Tuesday, October 28, 2008

Charlie and the Great Glass Election Campaign

Sorry I have been absent for a bit. The weather has changed. Perhaps, lizard-like, the cool is slowing me down. I understand it snowed in Montreal a week or so ago. I have to wear long pants now. (When I told Rob that he threatened to ship me a container load of snow come January.) Today it was downright chilly with on again off again rain.
I was also held up because I was trying to make something silly about the Jerusalem municipal elections (sillier than the elections themselves), but it turns out that Jerusalemite.net has done most of the work for me. They have a good piece on it including a lot of the jokes I had intended to make about the various campaign signs to which all I can add is that Benjamin Netanyahu wins the award for sourest punim in the campaign. Despite the fact that he is not running for anything, since Likud is running a slate of candidates for municipal council (with the slogan "likud will protect jerusalem") his face is up everywhere including at the intersection of derech hevron and ein gedi where I have to cross each morning and he looks down at me as if he had caught me personally planning a terrorist act or at least doing something that smells bad. If indeed there are general elections here I may have to go into hiding.

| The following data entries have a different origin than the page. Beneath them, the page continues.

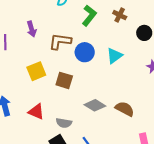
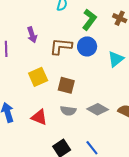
blue circle: (85, 52) -> (87, 46), moved
gray semicircle: (64, 123) -> (68, 111), moved

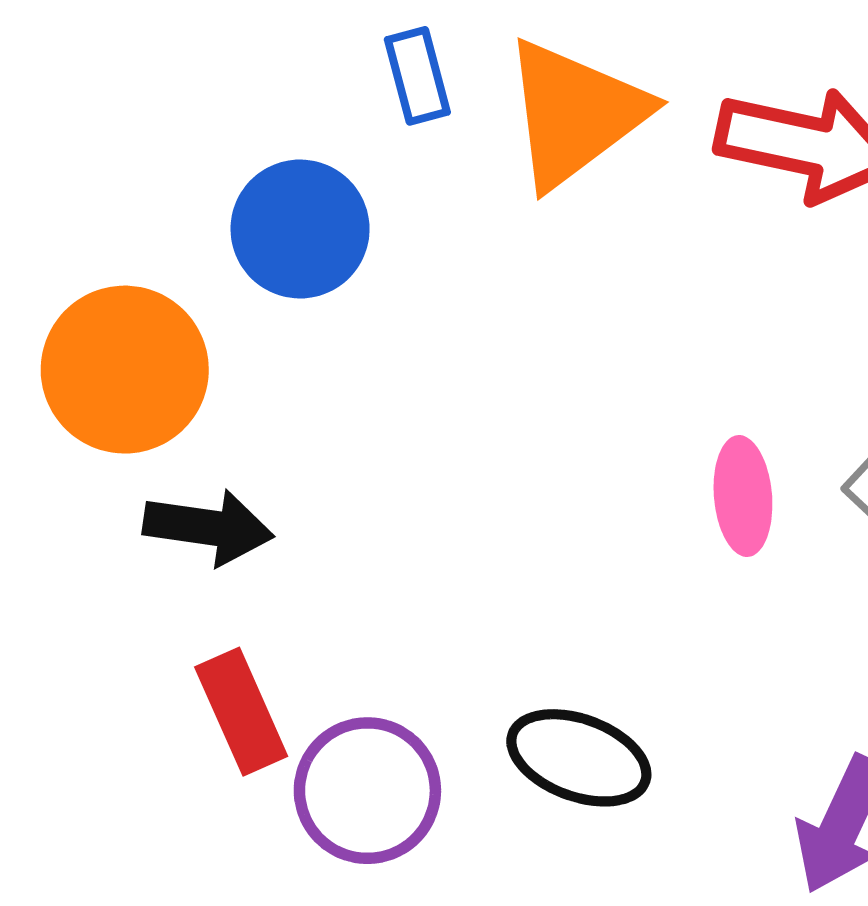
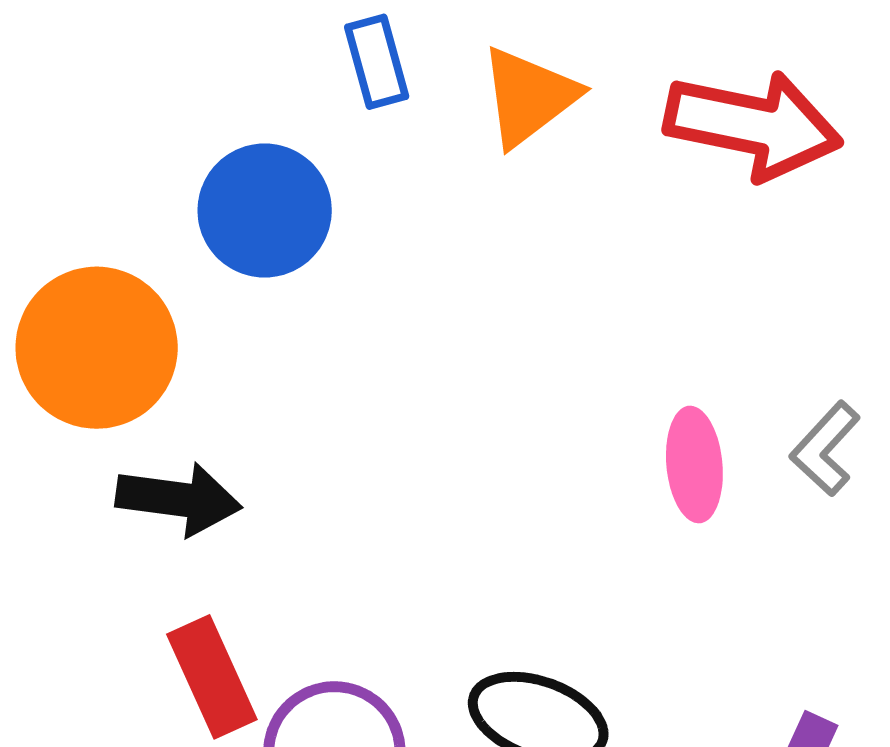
orange triangle: (575, 113) -> (529, 97), size x0.7

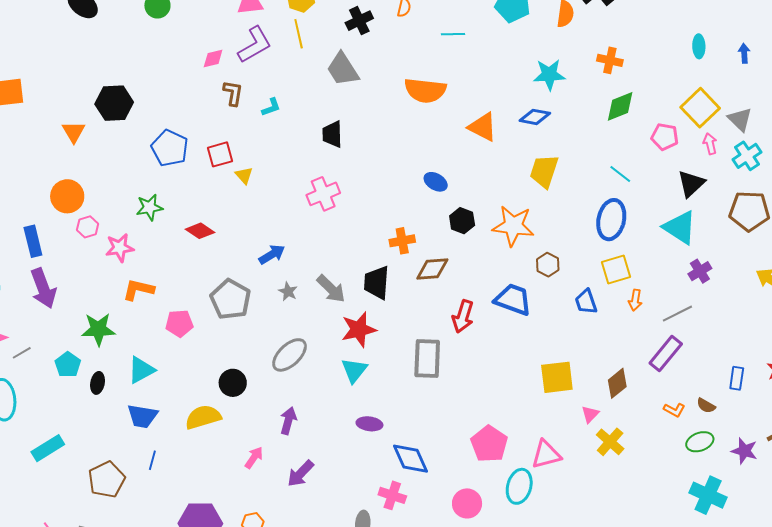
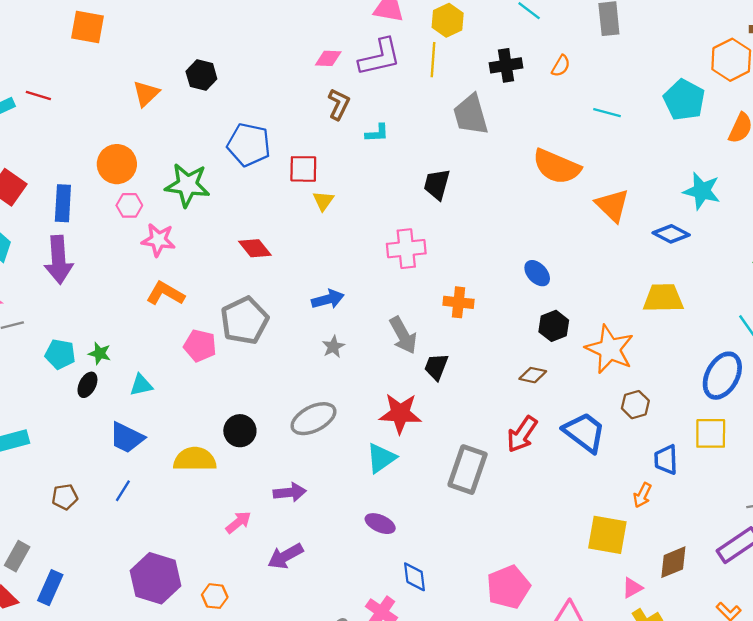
black hexagon: (114, 103) -> (201, 75), size x0.7
orange triangle: (483, 127) -> (612, 205), moved
blue pentagon: (170, 148) -> (249, 145), turned -30
yellow trapezoid: (544, 171) -> (663, 298), turned 54
green star: (149, 207) -> (187, 185), moved, size x1.4
orange cross: (402, 241) -> (459, 302), moved
brown diamond: (432, 269) -> (533, 375), moved, size x0.7
black trapezoid: (377, 283) -> (436, 367), size x0.7
gray arrow: (331, 289) -> (403, 335), moved
gray pentagon: (231, 299) -> (244, 321), moved
orange arrow: (635, 300) -> (642, 495), moved
green star: (98, 329) -> (100, 353), moved, size x0.6
cyan pentagon: (68, 365) -> (60, 354), turned 30
cyan triangle: (141, 370) -> (141, 385), size x0.7
purple arrow: (288, 421) -> (290, 492), turned 52
blue diamond: (410, 459) -> (415, 577), size x0.7
brown pentagon: (107, 480) -> (65, 497), size x0.6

I finished Iris Leal a few weeks ago for those who are keeping track. I can't say I recommend it though it did retain its principal appeal from start to finish which was that it was short. I am now reading Dudu Busi as recommened by my friend at Jaffa Books and quite liking it. I occasionally read a whole story without the aid of a dictionary. In the first one actually, the only vocabulary I had trouble with was tsingle ("joint") and something that I thought said muntsies ("munchies") which gives you some idea of what the general tone of the book is.
Benjamin, Ariela and I are reading Charlie and the Chocolate Factory in Hebrew also which is good fun. Roald Dahl's books are all available in Hebrew and English at the local kids library which strikes me as a little weird since the guy was a raving anti-Semite. Maybe it is some sort of reparations thing. You have to hand it to him though he could sure write and it translates well. I was saddened though to see though that Veruca Salt -- one of the great literary names of all times -- is called "Rika Paprika" in the Hebrew translation. I am assuming it was changed so as not to give the Umpalumpahs too much trouble making up a rhyme about her as the squirrels drop her down the hole for bad nuts.